* [What you will do] For this exercise, copy out each line of the material below that includes "Történelem".
Dataset records START
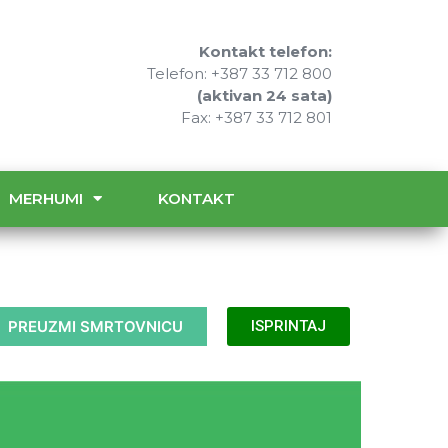
Kontakt telefon:
Telefon: +387 33 712 800
(aktivan 24 sata)
Fax: +387 33 712 801
MERHUMI
KONTAKT
PREUZMI SMRTOVNICU
ISPRINTAJ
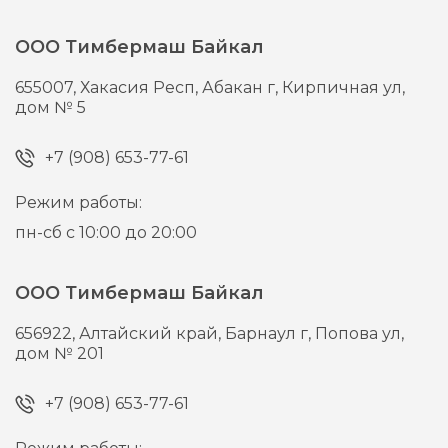
ООО Тимбермаш Байкал
655007,
Хакасия Респ, Абакан г,
Кирпичная ул,
дом № 5
+7 (908) 653-77-61
Режим работы:
пн-сб с 10:00 до 20:00
ООО Тимбермаш Байкал
656922,
Алтайский край, Барнаул г,
Попова ул,
дом № 201
+7 (908) 653-77-61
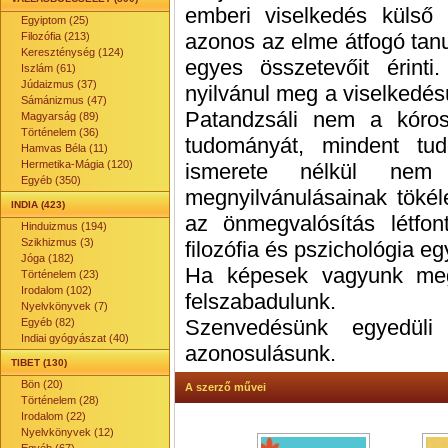
emberi viselkedés külső
Egyiptom (25)
azonos az elme átfogó tan
Filozófia (213)
Kereszténység (124)
egyes összetevőit érint
Iszlám (61)
Júdaizmus (37)
nyilvánul meg a viselkedés
Sámánizmus (47)
Patandzsáli nem a kóros
Magyarság (89)
Történelem (36)
tudományát, mindent tud
Hamvas Béla (11)
Hermetika-Mágia (120)
ismerete nélkül ne
Egyéb (350)
megnyilvánulásainak tökéle
INDIA (423)
az önmegvalósítás létfon
Hinduizmus (194)
Szikhizmus (3)
filozófia és pszichológia e
Jóga (182)
Ha képesek vagyunk megpi
Történelem (23)
Irodalom (102)
felszabadulunk.
Nyelvkönyvek (7)
Szenvedésünk egyedüli
Egyéb (82)
Indiai gyógyászat (40)
azonosulásunk.
TIBET (130)
Bön (20)
A szerző művei
Történelem (28)
Irodalom (22)
Nyelvkönyvek (12)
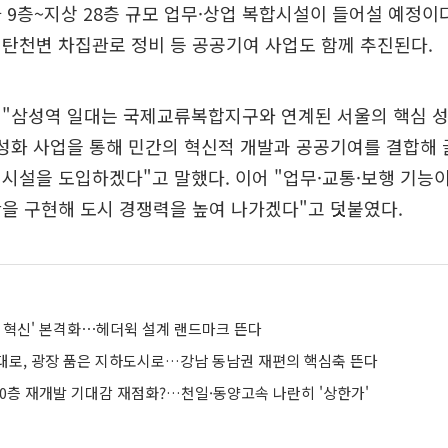
 9층~지상 28층 규모 업무·상업 복합시설이 들어설 예정이
탄천변 차집관로 정비 등 공공기여 사업도 함께 추진된다.
 "삼성역 일대는 국제교류복합지구와 연계된 서울의 핵심 
성화 사업을 통해 민간의 혁신적 개발과 공공기여를 결합해 
시설을 도입하겠다"고 말했다. 이어 "업무·교통·보행 기능
을 구현해 도시 경쟁력을 높여 나가겠다"고 덧붙였다.
시 혁신' 본격화⋯헤더윅 설계 랜드마크 뜬다
대로, 광장 품은 지하도시로…강남 동남권 재편의 핵심축 뜬다
0층 재개발 기대감 재점화?…천일·동양고속 나란히 '상한가'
Dataset records END
* [Exercise solution]
Történelem (36)
Történelem (23)
Történelem (28)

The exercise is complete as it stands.